The public has an ever increasing interest in the social, environmental, and economic impacts of the global energy production. The Fukushima Daiichi accident brought renewed awareness to the international implications of nuclear energy. Techno-economic feasibility studies, however, show that to make marked impact on climate change, nuclear energy is a vital component of the overall electrical energy portfolio. To support informed decision making, the scientific community has a responsibility to communicate reliable and straight-forward information to the general public, in an engaging way, regarding energy systems and how choices made at different stages of an energy technology life cycle can impact the cost, amount of materials used, and waste produced.
In this project, we will develop an interactive electrical energy simulator through which users can interact with one another in their quest to develop an electrical energy portfolio such that economic (e.g., gross domestic product), environmental (e.g., reduced CO2 emissions), and social (e.g., public opinion expressed) impacts are optimized.
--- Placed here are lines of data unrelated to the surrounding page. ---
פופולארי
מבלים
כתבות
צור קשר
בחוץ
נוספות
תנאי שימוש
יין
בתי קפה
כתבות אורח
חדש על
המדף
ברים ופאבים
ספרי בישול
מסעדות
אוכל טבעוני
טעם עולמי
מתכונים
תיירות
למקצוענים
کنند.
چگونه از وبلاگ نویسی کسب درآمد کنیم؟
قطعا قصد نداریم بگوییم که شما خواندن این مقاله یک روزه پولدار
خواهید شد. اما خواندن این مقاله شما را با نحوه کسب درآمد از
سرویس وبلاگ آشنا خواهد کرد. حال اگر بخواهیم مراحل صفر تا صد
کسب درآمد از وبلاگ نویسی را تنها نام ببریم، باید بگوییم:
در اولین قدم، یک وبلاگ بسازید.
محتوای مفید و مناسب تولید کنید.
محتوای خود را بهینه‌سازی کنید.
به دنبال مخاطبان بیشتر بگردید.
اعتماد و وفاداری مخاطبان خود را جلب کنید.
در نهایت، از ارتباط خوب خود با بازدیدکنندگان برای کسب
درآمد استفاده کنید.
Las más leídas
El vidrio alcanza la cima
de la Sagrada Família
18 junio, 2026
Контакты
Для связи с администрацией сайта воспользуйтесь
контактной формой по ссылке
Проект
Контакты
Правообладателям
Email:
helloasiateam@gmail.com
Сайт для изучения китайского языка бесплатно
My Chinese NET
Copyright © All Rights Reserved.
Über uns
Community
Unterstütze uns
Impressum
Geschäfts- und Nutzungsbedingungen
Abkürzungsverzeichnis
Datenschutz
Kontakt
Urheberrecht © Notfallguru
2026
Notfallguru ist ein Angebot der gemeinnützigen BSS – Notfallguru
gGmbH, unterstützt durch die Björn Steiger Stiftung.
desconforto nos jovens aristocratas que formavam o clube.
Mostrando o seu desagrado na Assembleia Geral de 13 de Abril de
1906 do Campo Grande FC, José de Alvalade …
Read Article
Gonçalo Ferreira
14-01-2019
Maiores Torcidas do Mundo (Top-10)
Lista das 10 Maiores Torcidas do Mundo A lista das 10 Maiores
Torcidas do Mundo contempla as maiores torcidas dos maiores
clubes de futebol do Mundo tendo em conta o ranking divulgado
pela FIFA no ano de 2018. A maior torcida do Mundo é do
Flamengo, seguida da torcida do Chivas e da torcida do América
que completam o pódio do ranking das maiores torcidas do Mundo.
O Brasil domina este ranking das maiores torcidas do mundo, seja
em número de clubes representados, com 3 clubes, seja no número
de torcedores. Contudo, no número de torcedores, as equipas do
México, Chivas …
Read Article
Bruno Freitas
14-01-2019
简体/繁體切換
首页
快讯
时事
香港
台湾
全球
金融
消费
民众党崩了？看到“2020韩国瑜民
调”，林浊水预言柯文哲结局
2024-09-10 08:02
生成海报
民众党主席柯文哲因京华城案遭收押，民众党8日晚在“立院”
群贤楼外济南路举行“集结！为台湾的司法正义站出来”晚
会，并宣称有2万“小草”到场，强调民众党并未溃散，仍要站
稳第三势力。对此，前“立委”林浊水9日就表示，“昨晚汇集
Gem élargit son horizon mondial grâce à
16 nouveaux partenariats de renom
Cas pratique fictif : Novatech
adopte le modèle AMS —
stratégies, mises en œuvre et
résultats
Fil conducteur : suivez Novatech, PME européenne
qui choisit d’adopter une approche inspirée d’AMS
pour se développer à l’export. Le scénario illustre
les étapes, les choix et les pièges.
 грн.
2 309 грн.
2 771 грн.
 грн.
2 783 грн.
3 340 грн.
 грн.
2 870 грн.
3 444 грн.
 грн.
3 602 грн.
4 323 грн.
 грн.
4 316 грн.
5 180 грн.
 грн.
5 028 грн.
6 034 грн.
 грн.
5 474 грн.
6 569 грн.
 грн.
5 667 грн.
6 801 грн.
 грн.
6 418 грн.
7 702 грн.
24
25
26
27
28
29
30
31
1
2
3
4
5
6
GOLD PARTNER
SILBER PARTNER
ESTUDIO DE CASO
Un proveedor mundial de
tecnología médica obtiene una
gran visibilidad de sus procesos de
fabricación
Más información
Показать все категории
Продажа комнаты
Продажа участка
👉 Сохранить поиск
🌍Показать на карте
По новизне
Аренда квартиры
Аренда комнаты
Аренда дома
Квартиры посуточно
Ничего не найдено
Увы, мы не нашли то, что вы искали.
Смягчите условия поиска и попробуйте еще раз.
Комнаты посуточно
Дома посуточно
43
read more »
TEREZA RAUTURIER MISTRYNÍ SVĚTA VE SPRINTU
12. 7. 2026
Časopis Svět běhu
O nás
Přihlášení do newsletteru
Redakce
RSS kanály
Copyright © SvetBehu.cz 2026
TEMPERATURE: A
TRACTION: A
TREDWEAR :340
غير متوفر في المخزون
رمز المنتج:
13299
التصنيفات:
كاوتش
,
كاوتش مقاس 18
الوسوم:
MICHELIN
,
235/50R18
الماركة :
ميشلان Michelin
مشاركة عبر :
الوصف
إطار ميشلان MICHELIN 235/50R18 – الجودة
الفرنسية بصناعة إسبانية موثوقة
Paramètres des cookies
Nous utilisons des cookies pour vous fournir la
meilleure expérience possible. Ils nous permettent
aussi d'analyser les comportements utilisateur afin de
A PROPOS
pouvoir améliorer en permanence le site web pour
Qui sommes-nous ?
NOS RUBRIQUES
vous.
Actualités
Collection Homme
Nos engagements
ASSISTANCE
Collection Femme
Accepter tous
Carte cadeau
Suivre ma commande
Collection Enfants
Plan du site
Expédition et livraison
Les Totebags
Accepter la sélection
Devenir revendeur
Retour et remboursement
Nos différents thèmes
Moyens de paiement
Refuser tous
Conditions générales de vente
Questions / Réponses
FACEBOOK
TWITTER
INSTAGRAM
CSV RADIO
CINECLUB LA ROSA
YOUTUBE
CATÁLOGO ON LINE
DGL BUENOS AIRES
Each user will be presented with a map of their state, given their starting electrical energy portfolio (e.g., based on data from the U.S. Energy Information Administration), and prompted to start taking action. Users will work individually and within the simulation community to meet target energy demands while limiting cost and environmental impact by adjusting their energy portfolio. Particular emphasis will be placed on the nuclear fuel cycle, comparing different fuel cycle technologies using the data from the Department of Energy Nuclear Fuel Cycle Options Catalog.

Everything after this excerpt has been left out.